Shamonsky drew supervisors' ire in January when he became outraged over a plan to increase the property tax by an additional 1.5 mills, bringing the rate to 5.62 mills. After a verbal exchange, supervisors had Shamonsky escorted out the door. Several weeks and some heated disagreements later, they sent him a letter telling him he was not allowed to attend the public meetings.

"He was warned twice before, and he was banned from all future township business meetings," said Simchak after Monday's meeting.

Another resident, Patricia Tracy, was further angered when one supervisor warned her to calm down. She asked supervisors to define what constitutes an "unreasonable noise" as grounds to remove someone from a meeting.

"When you threw Shamonsky out, I went 'Oh my God'. And you said to me, 'you're first notice, and you're next'." Tracy said many in the audience expressed their displeasure but were not thrown out of the meeting.

Shamonsky, who had been seated just inside the door when he was escorted out, at first lingered in the hallway outside the meeting room, then could be glimpsed through the slats of the window blinds, pacing around in front of the municipal building.

The room quieted as the supervisors began their meeting, which included voting 2-1 to expand part-time clerk Marie Skripnek's position from part-time to full-time with benefits, to hire Mark Betz as a part-time police officer at $12 an hour and to shift the police health insurance provider from Blue Cross to Health America.

The change in Skripnek's status, ratified by a 2-1 vote with Supervisor Shawn Gilbert opposing, prompted questions from resident Kathy Schimpf.
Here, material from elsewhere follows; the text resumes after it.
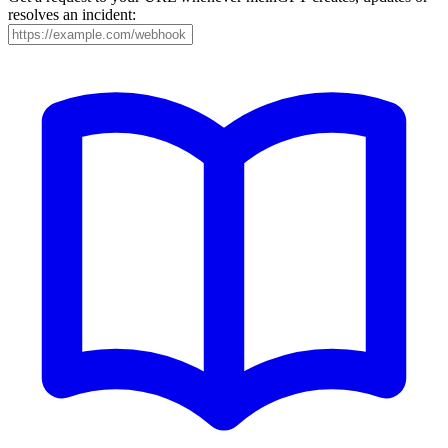
resolves an incident:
Skripnek had been hired at the supervisors' Jan. 4 reorganization meeting at $10.50 an hour.

Schimpf wanted to know why the full-time position had not been advertised, and what duties had been added to require the additional 10-12 hours a week.

Simchak said the hours are needed to perform work that accompanies grants and other projects the township has been doing.

"There is a need there for a person 40 hours," he said. "We're looking at the same hourly wage, plus benefits."

Schimpf said a full-time job may draw differently-qualified applicants than for a part-time job.

Gilbert said he opposed the expansion because the township already pays its engineers and other professionals to handle grant work. Simchak said there is additional work associated with the grants that justifies the hours.

In other matters Monday, Jeanine Motroni asked why letters from the township's Concerned Citizens group had yet to be answered.

Supervisor Robert Leibensperger Jr. said it can take some time for the correspondence to reach the people who can best answer it. Simchak said some of the questions take time to research.

Resident Steve Behun pressed supervisors and police about a teenager he said is riding an all-terrain vehicle in the dark on Hometown Avenue. He said he's reported ATV problems for a year to no avail.

He said the last time he called was after dark Friday evening when an ATV rider "came out of the woods from Kahler Hill, straight down, smack-dab in the middle of Hometown Avenue. The rider rode on Eli Street and through Miller's baseball field to his house.

Behun said he knows who the rider is, and that he is under age 16, and was riding without headlights.

"There were cars tooting their horns at him," Behun told supervisors.

Behun said he was told by Cpl. Duane Frederick that the boy had been given permission by Frederick to ride on the street to reach a field as long as there were no complaints.

Frederick said that he told the boy "if we don't get complaints, it's ok. But if we do get complaints then we were going to enforce all the laws."

Frederick said police spoke with Behun after he complained, but that Behun could not positively identify the culprit.

"You said, 'I think it's him'. We can't go to court and say 'I think it's him',' he said.

Behun said he knows the ATV, the rider's physique and his helmet and saw him ride the vehicle to his house.

"It needs to stop. The police cannot give permission to these children to ride on the street."